Praises aside, however, I must admit that this release, while stellar, does leave some to be desired for this listener. For one, the band seems wary to delve into the weirdness hinted at in earlier songs like "B C D E," "I Fear I Might Have Lost You…," and bizarre MacSpeak interludes of previous releases. While this may be a personal preference, I feel that it’s these more avant-garde leanings that would really set apart Sugar Glyder’s music from the rest, and perhaps this avenue will be investigated on the LP to come. Moreover, the lyrical content of Lovers is rather hackneyed for my taste. Granted, this may come with the territory, being a record about lovers and all, but I confess that I did find myself wincing at some of the nauseatingly love drunk words coming out of Howie’s mouth. But if Howie’s lyricism is the EP’s downfall, then it’s also Howie simultaneously saving the release with his incredible knack for pleasant-sounding phrasings. Referred to earlier with the Pitchfork-worthy (i.e., pretentious) terminology of “phonaesthetic,” Howie’s awareness of the euphony in words is perhaps the single element the unifies Sugar Glyder’s irresistible sound—that is, along with Rigo’s precisely-engineered melodious guitar lines, Aoyagi’s thumping bass, and Matthews’s noticeably more technical drumming. Take, for instance, “One More Snow,” which finds Howie’s proficiency as a wordsmith at its finest:
Seasoned with my infatuation for love and what it means
Reasons, sweet deliberation's got me tossin’ in my sheets.

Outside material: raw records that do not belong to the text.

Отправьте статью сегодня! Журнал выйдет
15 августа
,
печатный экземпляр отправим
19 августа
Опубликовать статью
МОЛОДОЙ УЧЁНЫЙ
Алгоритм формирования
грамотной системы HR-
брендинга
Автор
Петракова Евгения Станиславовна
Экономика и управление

If the selection and arrangement of those words doesn’t highlight the inherent sonic beauty of the English language, then I don’t know what does. It’s rhythmic and bouncy just sitting on the page, for cryin' out loud.
And when these words do come to life on Lovers at Lightspeed, I can’t help but wonder when August 4, 2010, is going to happen for Sugar Glyder. Because if there’s any justice in this music industry, then that day is coming. The band might stand to hasten the arrival of that day by marketing themselves less as a “punk” band and more as a buzzword-exploiting “experimental indie rock/post-punk” outfit, but I foresee the end result as inevitable: Chris Rigo, Daniel Howie, Bobby Matthews, and Emily Aoyagi are going to fill arenas. It’s simply a matter of time.